## Aim of the exercise:
All of the lines below are to be transcribed faithfully, with pictures excluded from the copy.

Page images and extracted text
+++++

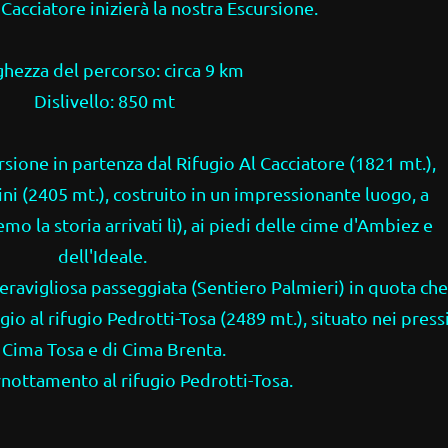
 Cacciatore inizierà la nostra Escursione.
hezza del percorso: circa 9 km
Dislivello: 850 mt
rsione in partenza dal Rifugio Al Cacciatore (1821 mt.),
tini (2405 mt.), costruito in un impressionante luogo, a
mo la storia arrivati lì), ai piedi delle cime d'Ambiez e
dell'Ideale.
meravigliosa passeggiata (Sentiero Palmieri) in quota che
io al rifugio Pedrotti-Tosa (2489 mt.), situato nei press
 Cima Tosa e di Cima Brenta.
nottamento al rifugio Pedrotti-Tosa.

+++++

## Solution:
 Cacciatore inizierà la nostra Escursione.
hezza del percorso: circa 9 km
Dislivello: 850 mt
rsione in partenza dal Rifugio Al Cacciatore (1821 mt.),
tini (2405 mt.), costruito in un impressionante luogo, a
mo la storia arrivati lì), ai piedi delle cime d'Ambiez e
dell'Ideale.
meravigliosa passeggiata (Sentiero Palmieri) in quota che
io al rifugio Pedrotti-Tosa (2489 mt.), situato nei press
 Cima Tosa e di Cima Brenta.
nottamento al rifugio Pedrotti-Tosa.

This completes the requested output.